The labels on this github issue will be updated when the story is started.

@MasslessParticle
Copy link

MasslessParticle commented Sep 10, 2020

Thanks for the report!

Is the syslogdrain.cloud.pcftest.com cert trusted by the golang cert store by default? What if you set the drain_ca_cert property?

drain_ca_cert:
description: The CA certificate for key/cert verification.

Does this error only appear on loggr-syslog-agent-windows or does it also appear on the other syslog agents?

@pusherofbrooms
Copy link
Author

This problem doesn't show up on our diego-cells.

We haven't set any drain_ca_cert. Is this a list, or a single cert? Our customers post drains to arbitrary URL's, so it might be problematic to get the whole set of CA's needed.

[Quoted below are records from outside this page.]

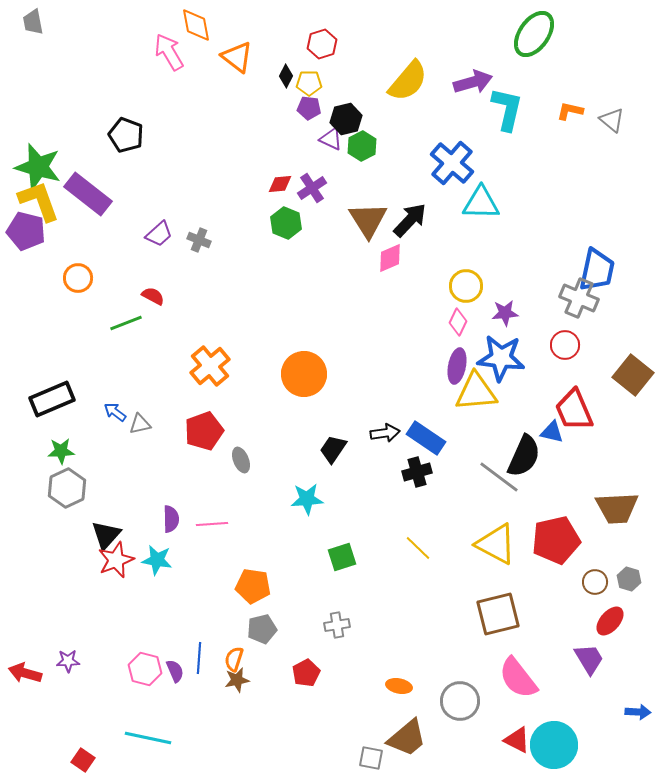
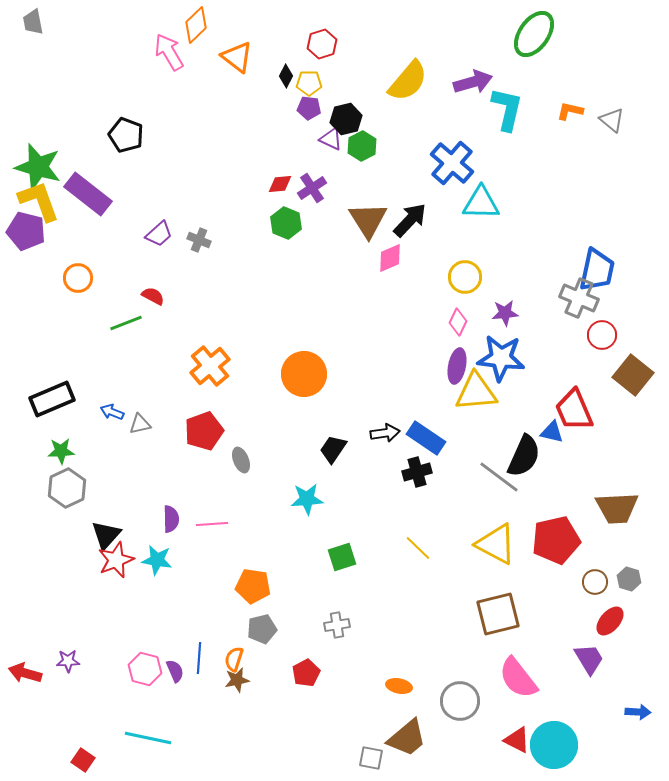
orange diamond at (196, 25): rotated 57 degrees clockwise
yellow circle at (466, 286): moved 1 px left, 9 px up
red circle at (565, 345): moved 37 px right, 10 px up
blue arrow at (115, 412): moved 3 px left; rotated 15 degrees counterclockwise
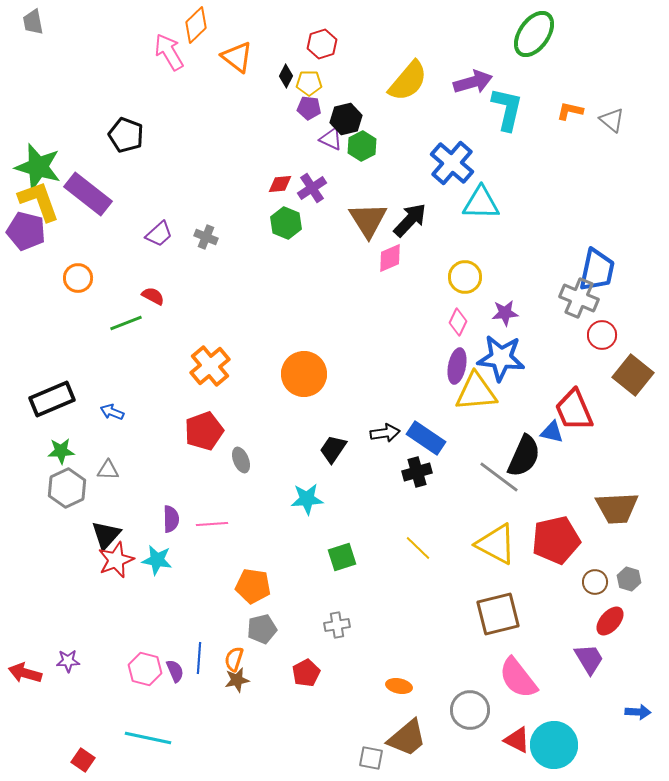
gray cross at (199, 240): moved 7 px right, 3 px up
gray triangle at (140, 424): moved 32 px left, 46 px down; rotated 15 degrees clockwise
gray circle at (460, 701): moved 10 px right, 9 px down
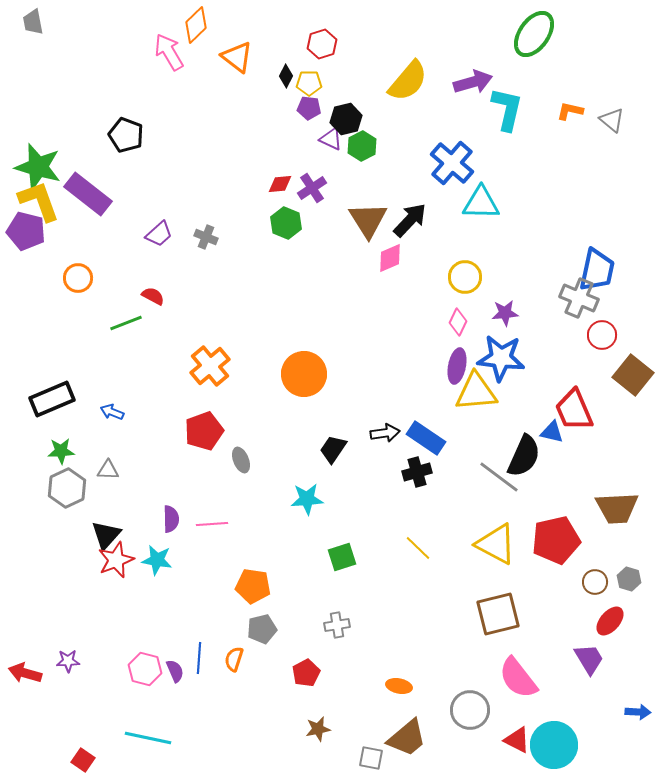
brown star at (237, 680): moved 81 px right, 49 px down
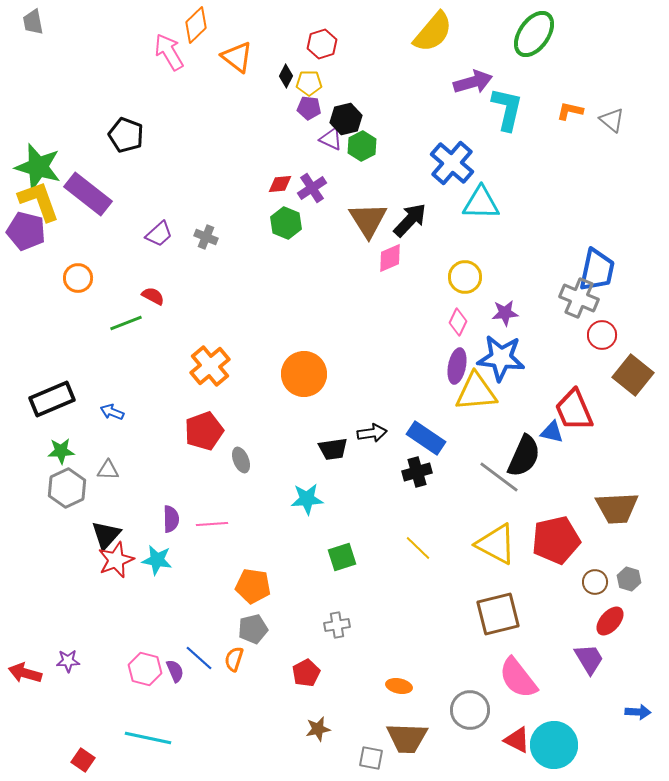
yellow semicircle at (408, 81): moved 25 px right, 49 px up
black arrow at (385, 433): moved 13 px left
black trapezoid at (333, 449): rotated 132 degrees counterclockwise
gray pentagon at (262, 629): moved 9 px left
blue line at (199, 658): rotated 52 degrees counterclockwise
brown trapezoid at (407, 738): rotated 42 degrees clockwise
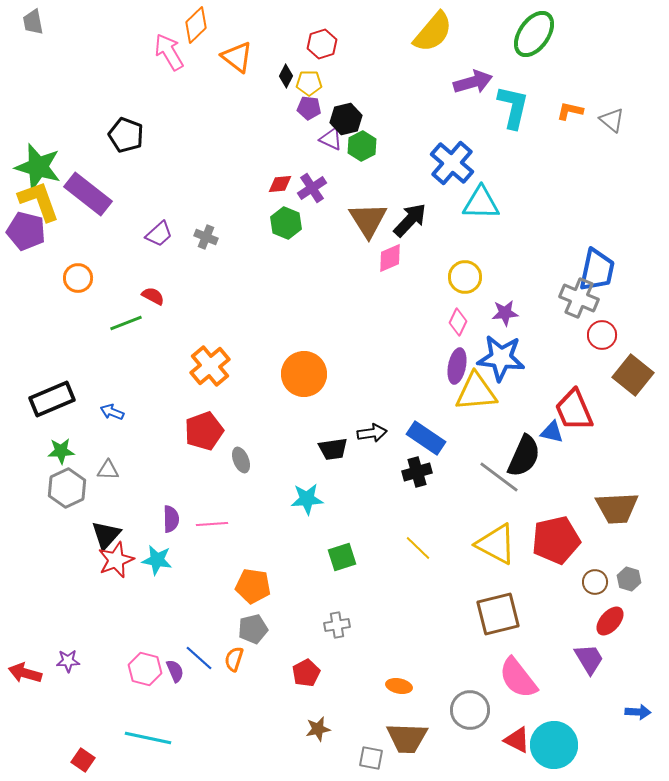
cyan L-shape at (507, 109): moved 6 px right, 2 px up
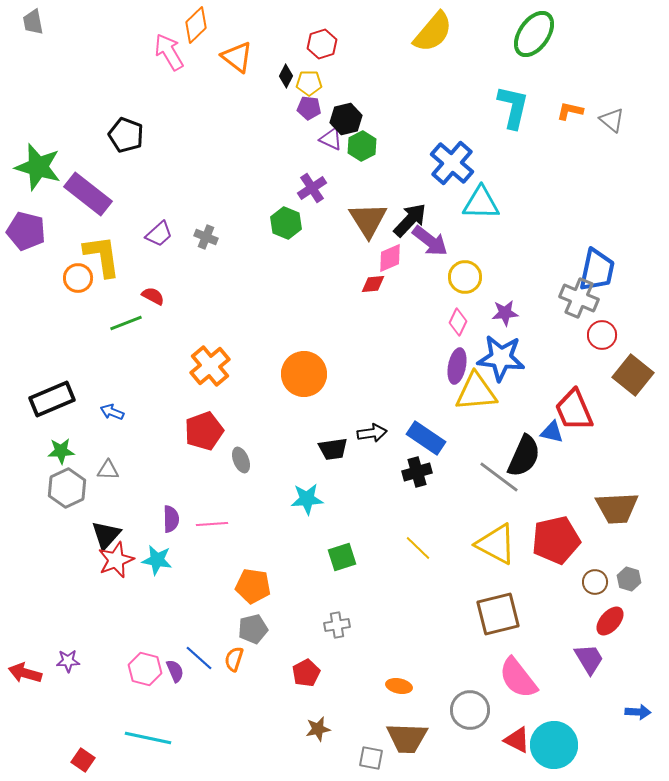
purple arrow at (473, 82): moved 43 px left, 159 px down; rotated 54 degrees clockwise
red diamond at (280, 184): moved 93 px right, 100 px down
yellow L-shape at (39, 201): moved 63 px right, 55 px down; rotated 12 degrees clockwise
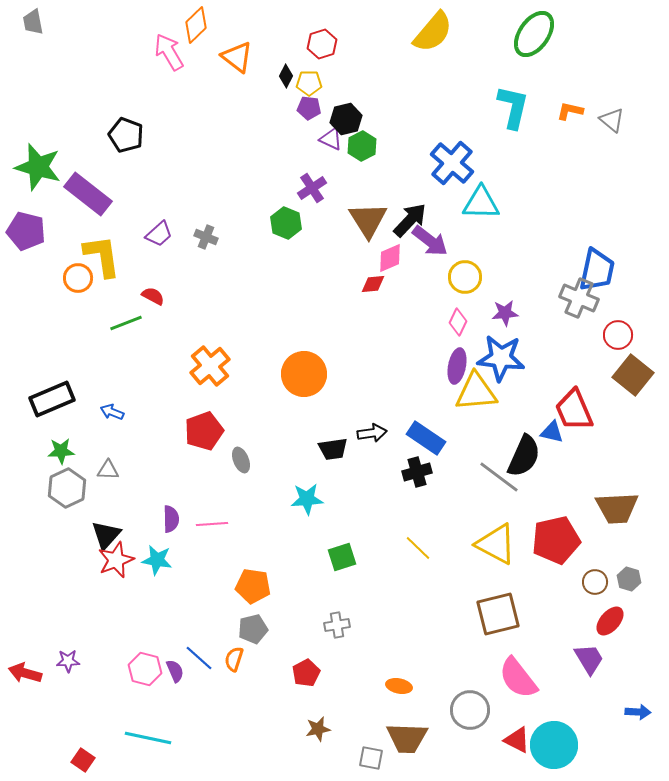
red circle at (602, 335): moved 16 px right
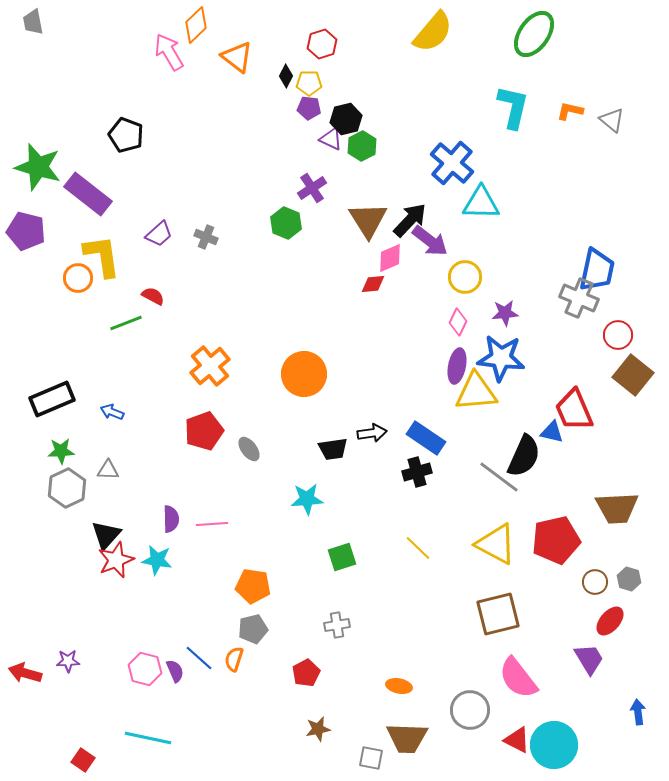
gray ellipse at (241, 460): moved 8 px right, 11 px up; rotated 15 degrees counterclockwise
blue arrow at (638, 712): rotated 100 degrees counterclockwise
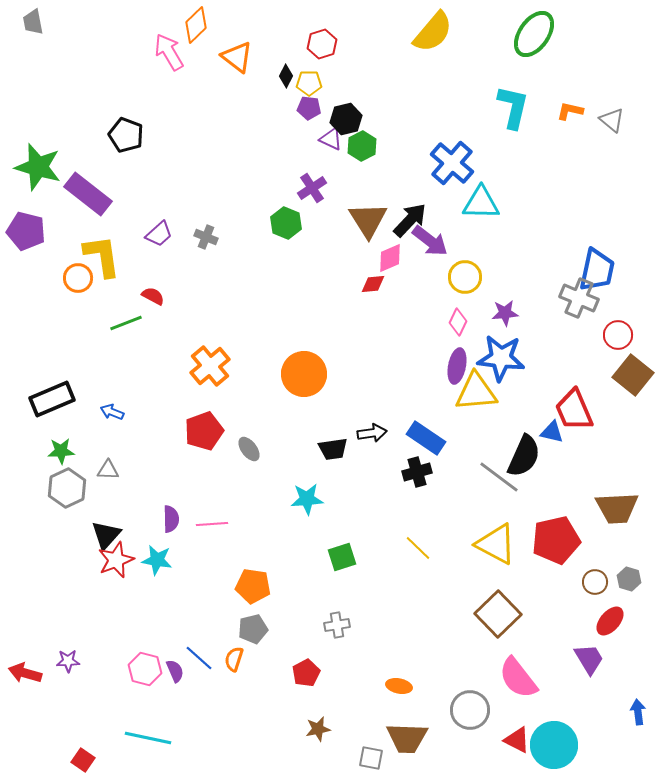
brown square at (498, 614): rotated 30 degrees counterclockwise
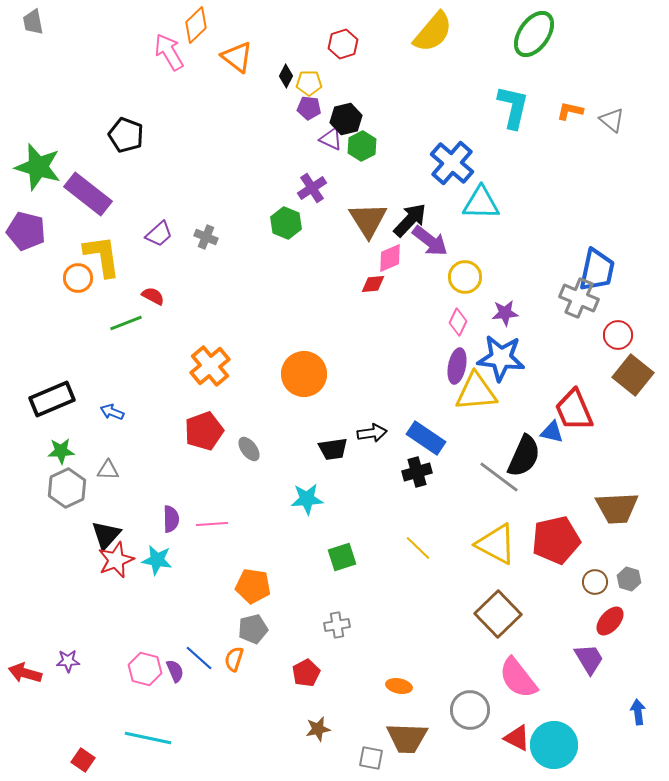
red hexagon at (322, 44): moved 21 px right
red triangle at (517, 740): moved 2 px up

I can use powershell tools to get urls without any cert errors. For instance:

wget -UseBasicParsing https://syslogdrain-boisterous-sable-or.cloud.pcftest.com


StatusCode        : 200
StatusDescription : OK
Content           :
RawContent        : HTTP/1.1 200 OK
                    X-Vcap-Request-Id: f181318d-ae80-4a0e-631d-d7a8e5b64f80
                    Connection: keep-alive
                    Content-Length: 0
                    Content-Type: text/html; charset=utf-8
                    Date: Fri, 11 Sep 2020 09:57:18 GMT
                    Server...
Forms             :
Headers           : {[X-Vcap-Request-Id, f181318d-ae80-4a0e-631d-d7a8e5b64f80], [Connection, keep-alive], [Content-Length, 0],
                    [Content-Type, text/html; charset=utf-8]...}
Images            : {}
InputFields       : {}
Links             : {}
ParsedHtml        :
RawContentLength  : 0

So it seems like at least the CA's used by windows tools include Digicert.

@pianohacker
Copy link
Contributor

pianohacker commented Oct 13, 2020

@pusherofbrooms Hello! Sorry for this regression.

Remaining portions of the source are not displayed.